#### [What is expected]
Transcribe each entry exactly, without pictures.

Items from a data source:
BEGIN

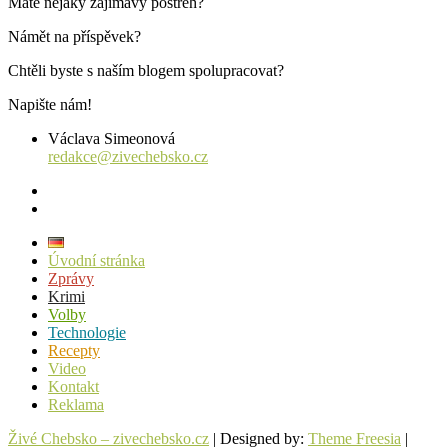
Máte nějaký zajímavý postřeh?
Námět na příspěvek?
Chtěli byste s naším blogem spolupracovat?
Napište nám!
Václava Simeonová
redakce@zivechebsko.cz
facebook
instagram
Úvodní stránka
Zprávy
Krimi
Volby
Technologie
Recepty
Video
Kontakt
Reklama
Živé Chebsko – zivechebsko.cz
| Designed by:
Theme Freesia
|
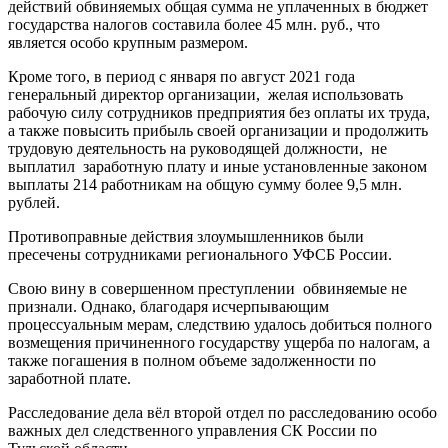
действий обвиняемых общая сумма не уплаченных в бюджет
государства налогов составила более 45 млн. руб., что
является особо крупным размером.
Кроме того, в период с января по август 2021 года
генеральный директор организации, желая использовать
рабочую силу сотрудников предприятия без оплаты их труда,
а также повысить прибыль своей организации и продолжить
трудовую деятельность на руководящей должности, не
выплатил заработную плату и иные установленные законом
выплаты 214 работникам на общую сумму более 9,5 млн.
рублей.
Противоправные действия злоумышленников были
пресечены сотрудниками регионального УФСБ России.
Свою вину в совершенном преступлении обвиняемые не
признали. Однако, благодаря исчерпывающим
процессуальным мерам, следствию удалось добиться полного
возмещения причиненного государству ущерба по налогам, а
также погашения в полном объеме задолженности по
заработной плате.
Расследование дела вёл второй отдел по расследованию особо
важных дел следственного управления СК России по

END

#### [Result for this exercise]
Máte nějaký zajímavý postřeh?
Námět na příspěvek?
Chtěli byste s naším blogem spolupracovat?
Napište nám!
Václava Simeonová
redakce@zivechebsko.cz
facebook
instagram
Úvodní stránka
Zprávy
Krimi
Volby
Technologie
Recepty
Video
Kontakt
Reklama
Živé Chebsko – zivechebsko.cz
| Designed by:
Theme Freesia
|
действий обвиняемых общая сумма не уплаченных в бюджет
государства налогов составила более 45 млн. руб., что
является особо крупным размером.
Кроме того, в период с января по август 2021 года
генеральный директор организации, желая использовать
рабочую силу сотрудников предприятия без оплаты их труда,
а также повысить прибыль своей организации и продолжить
трудовую деятельность на руководящей должности, не
выплатил заработную плату и иные установленные законом
выплаты 214 работникам на общую сумму более 9,5 млн.
рублей.
Противоправные действия злоумышленников были
пресечены сотрудниками регионального УФСБ России.
Свою вину в совершенном преступлении обвиняемые не
признали. Однако, благодаря исчерпывающим
процессуальным мерам, следствию удалось добиться полного
возмещения причиненного государству ущерба по налогам, а
также погашения в полном объеме задолженности по
заработной плате.
Расследование дела вёл второй отдел по расследованию особо
важных дел следственного управления СК России по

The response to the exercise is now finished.